■ DIRECTIONS ■
Scan the entries that follow for the word "pays", then report every line in which it appears.

■ PROVIDED MATERIAL ■
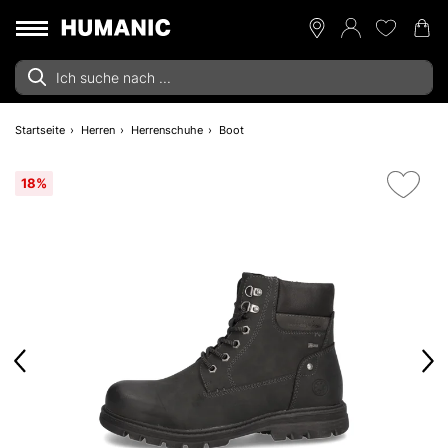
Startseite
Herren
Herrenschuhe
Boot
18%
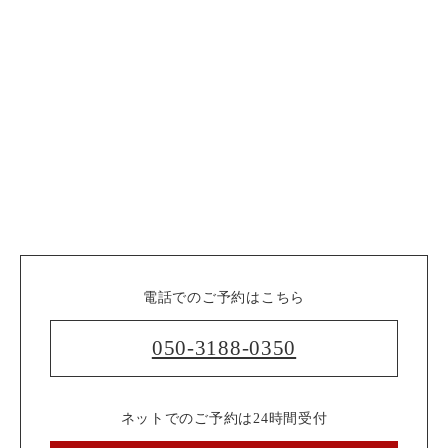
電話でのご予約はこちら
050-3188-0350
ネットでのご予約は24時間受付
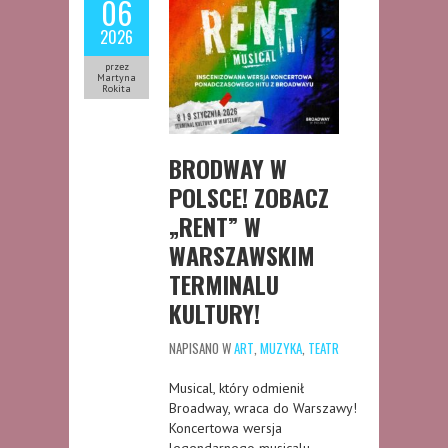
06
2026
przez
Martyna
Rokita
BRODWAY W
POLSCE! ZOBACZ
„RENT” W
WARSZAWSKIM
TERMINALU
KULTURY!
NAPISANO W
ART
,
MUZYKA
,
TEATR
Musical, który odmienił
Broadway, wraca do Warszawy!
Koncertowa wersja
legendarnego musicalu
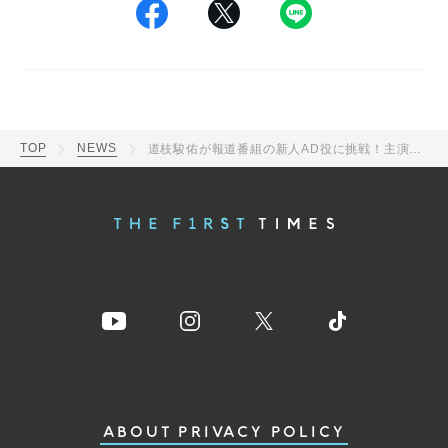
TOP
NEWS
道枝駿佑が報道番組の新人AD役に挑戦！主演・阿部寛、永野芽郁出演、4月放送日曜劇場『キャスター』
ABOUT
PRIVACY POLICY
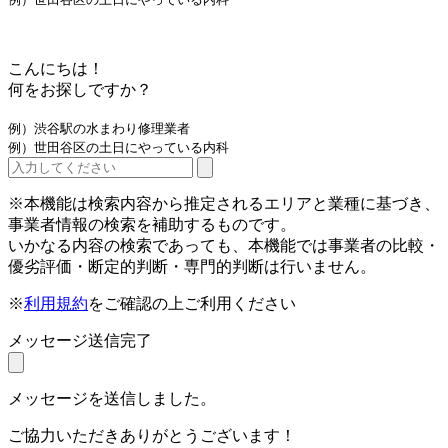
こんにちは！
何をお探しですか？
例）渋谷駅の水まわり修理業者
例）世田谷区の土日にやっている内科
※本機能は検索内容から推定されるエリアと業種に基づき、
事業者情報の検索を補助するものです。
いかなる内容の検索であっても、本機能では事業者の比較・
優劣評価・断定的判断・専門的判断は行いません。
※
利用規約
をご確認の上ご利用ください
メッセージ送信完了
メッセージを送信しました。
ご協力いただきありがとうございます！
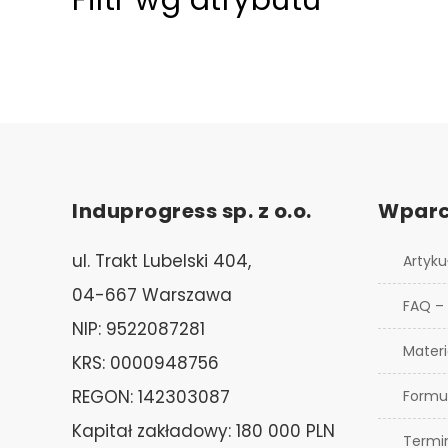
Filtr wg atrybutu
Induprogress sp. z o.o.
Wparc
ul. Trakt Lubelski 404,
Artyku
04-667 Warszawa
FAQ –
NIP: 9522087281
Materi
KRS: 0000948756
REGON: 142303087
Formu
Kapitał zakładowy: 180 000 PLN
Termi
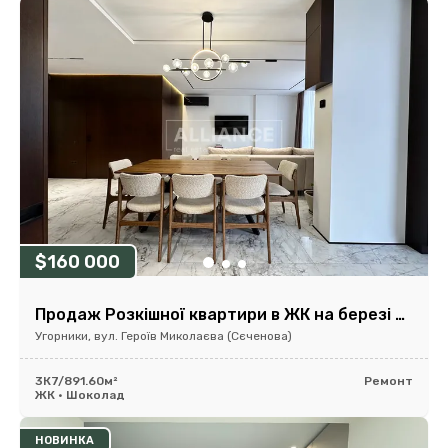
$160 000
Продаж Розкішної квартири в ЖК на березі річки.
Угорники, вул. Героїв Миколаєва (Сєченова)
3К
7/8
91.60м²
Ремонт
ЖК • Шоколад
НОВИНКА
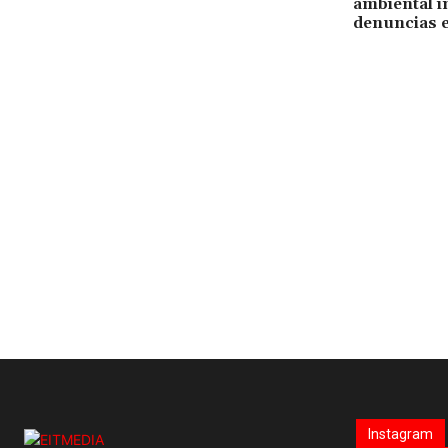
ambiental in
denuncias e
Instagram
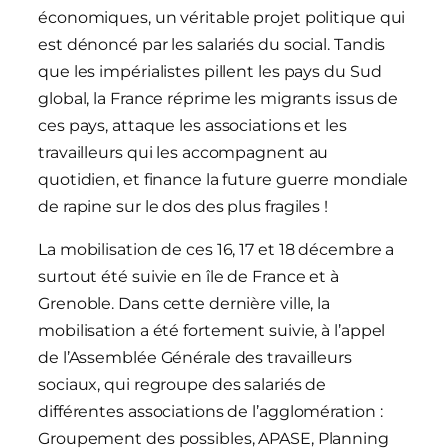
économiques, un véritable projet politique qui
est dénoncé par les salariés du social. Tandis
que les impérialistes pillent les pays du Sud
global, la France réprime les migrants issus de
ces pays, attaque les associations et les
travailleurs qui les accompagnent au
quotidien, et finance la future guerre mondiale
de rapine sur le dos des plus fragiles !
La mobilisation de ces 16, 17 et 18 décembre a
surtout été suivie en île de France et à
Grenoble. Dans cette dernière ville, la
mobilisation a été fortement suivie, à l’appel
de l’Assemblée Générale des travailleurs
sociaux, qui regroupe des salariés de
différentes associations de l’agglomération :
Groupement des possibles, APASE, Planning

■ SOLUTION TO THIS EXERCISE ■
que les impérialistes pillent les pays du Sud
ces pays, attaque les associations et les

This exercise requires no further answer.